=== What you will do ===
From the listing below, copy every line with the word "sector".

=== Given data ===
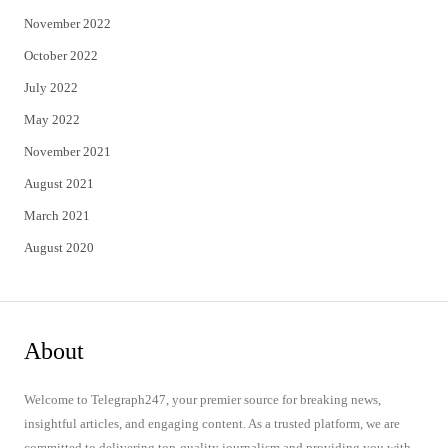
November 2022
October 2022
July 2022
May 2022
November 2021
August 2021
March 2021
August 2020
About
Welcome to Telegraph247, your premier source for breaking news,
insightful articles, and engaging content. As a trusted platform, we are
committed to delivering top-quality journalism and providing you with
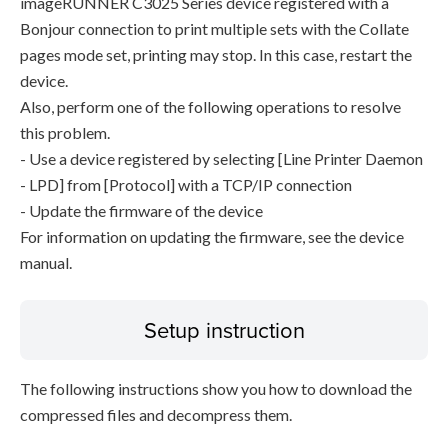
imageRUNNER C3025 Series device registered with a
Bonjour connection to print multiple sets with the Collate
pages mode set, printing may stop. In this case, restart the
device.
Also, perform one of the following operations to resolve
this problem.
- Use a device registered by selecting [Line Printer Daemon
- LPD] from [Protocol] with a TCP/IP connection
- Update the firmware of the device
For information on updating the firmware, see the device
manual.
Setup instruction
The following instructions show you how to download the
compressed files and decompress them.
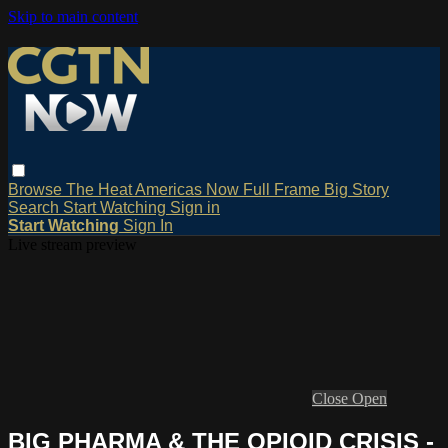
Skip to main content
Browse
The Heat
Americas Now
Full Frame
Big Story
Search
Start Watching
Sign in
Start Watching
Sign In
Live stream preview
Close
Open
BIG PHARMA & THE OPIOID CRISIS -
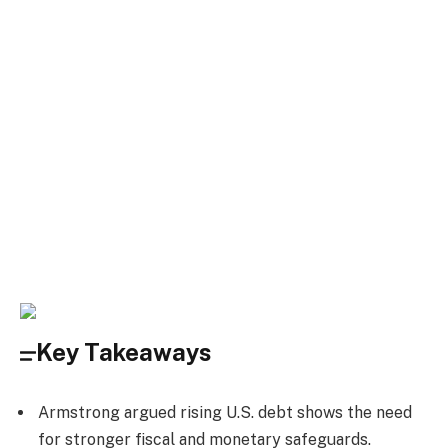
Key Takeaways
Armstrong argued rising U.S. debt shows the need
for stronger fiscal and monetary safeguards.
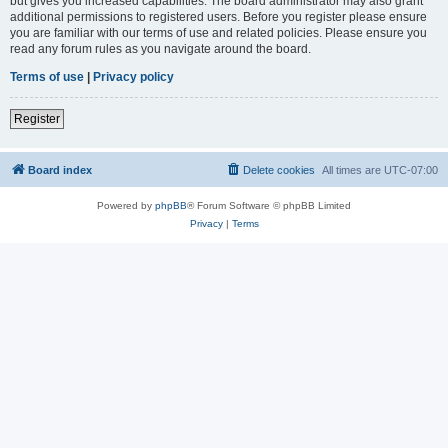
but gives you increased capabilities. The board administrator may also grant
additional permissions to registered users. Before you register please ensure
you are familiar with our terms of use and related policies. Please ensure you
read any forum rules as you navigate around the board.
Terms of use
|
Privacy policy
Register
Board index
Delete cookies
All times are
UTC-07:00
Powered by
phpBB
® Forum Software © phpBB Limited
Privacy
|
Terms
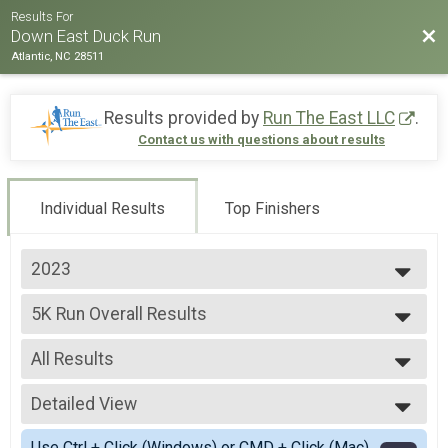
Results For
Bac
Down East Duck Run
Atlantic, NC 28511
Results provided by
Run The East LLC
.
Contact us with questions about results
Individual Results
Top Finishers
2023
2023
5K Run Overall Results
5K Run
--- Select Results ---
All Results
5K Run Overall Results
5K Run
All Results
Virtual 5K
Detailed View
Male Overall
Virtual 5K
Female Overall
Simple View
Participant Lookup & Tracking
Use Ctrl + Click (Windows) or CMD + Click (Mac)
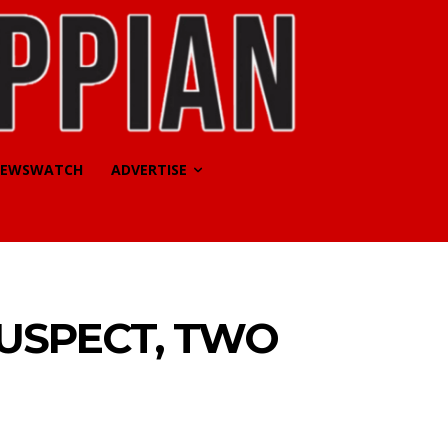
EWSWATCH
ADVERTISE
SUSPECT, TWO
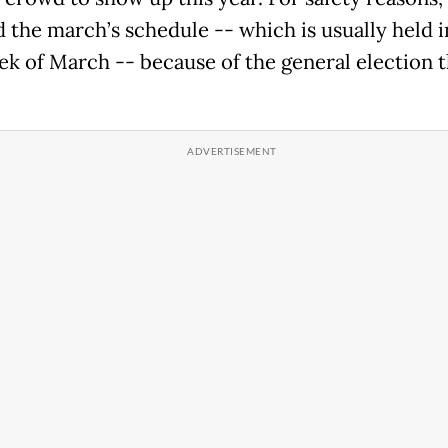
 the march’s schedule -- which is usually held i
eek of March -- because of the general election t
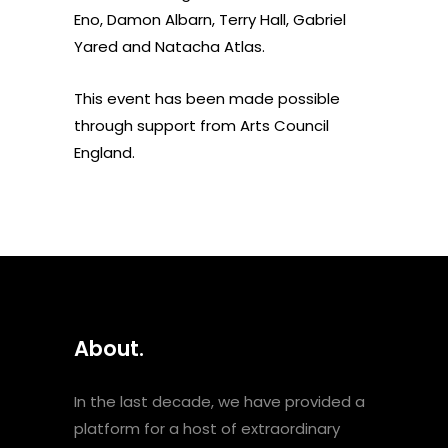
Eno, Damon Albarn, Terry Hall, Gabriel
Yared and Natacha Atlas.
This event has been made possible
through support from Arts Council
England.
About.
In the last decade, we have provided a
platform for a host of extraordinary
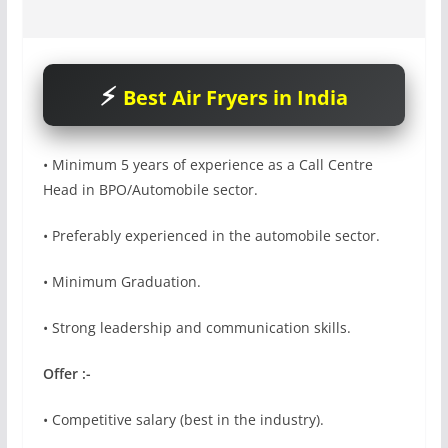
Best Air Fryers in India
• Minimum 5 years of experience as a Call Centre
Head in BPO/Automobile sector.
• Preferably experienced in the automobile sector.
• Minimum Graduation.
• Strong leadership and communication skills.
Offer :-
• Competitive salary (best in the industry).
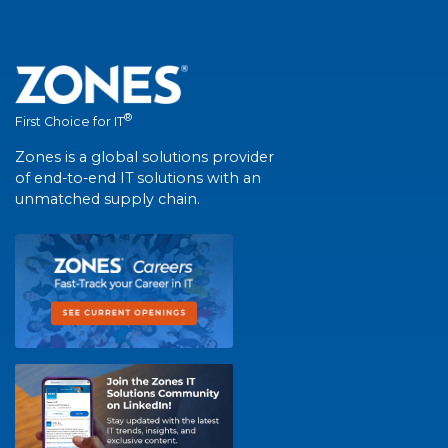
®
First Choice for IT
Zones is a global solutions provider
of end-to-end IT solutions with an
unmatched supply chain.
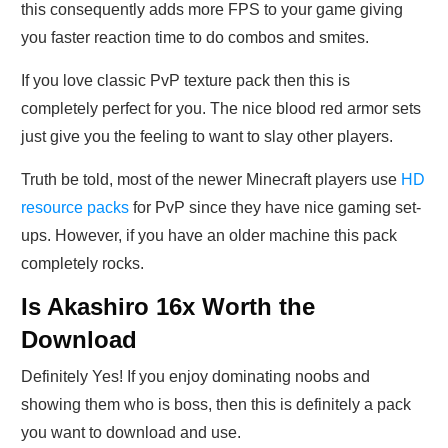
this consequently adds more FPS to your game giving
you faster reaction time to do combos and smites.
If you love classic PvP texture pack then this is
completely perfect for you. The nice blood red armor sets
just give you the feeling to want to slay other players.
Truth be told, most of the newer Minecraft players use
HD
resource packs
for PvP since they have nice gaming set-
ups. However, if you have an older machine this pack
completely rocks.
Is Akashiro 16x Worth the
Download
Definitely Yes! If you enjoy dominating noobs and
showing them who is boss, then this is definitely a pack
you want to download and use.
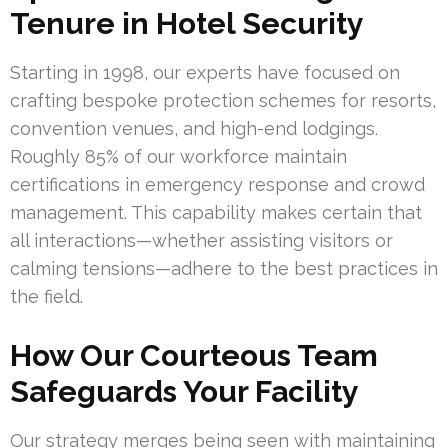
Tenure in Hotel Security
Starting in 1998, our experts have focused on
crafting bespoke protection schemes for resorts,
convention venues, and high-end lodgings.
Roughly 85% of our workforce maintain
certifications in emergency response and crowd
management. This capability makes certain that
all interactions—whether assisting visitors or
calming tensions—adhere to the best practices in
the field.
How Our Courteous Team
Safeguards Your Facility
Our strategy merges being seen with maintaining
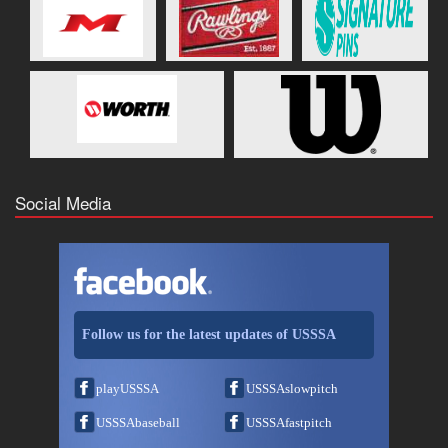
Social Media
Follow us for the latest updates of USSSA
playUSSSA
USSSAslowpitch
USSSAbaseball
USSSAfastpitch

=== Task result ===
Head in BPO/Automobile sector.
• Preferably experienced in the automobile sector.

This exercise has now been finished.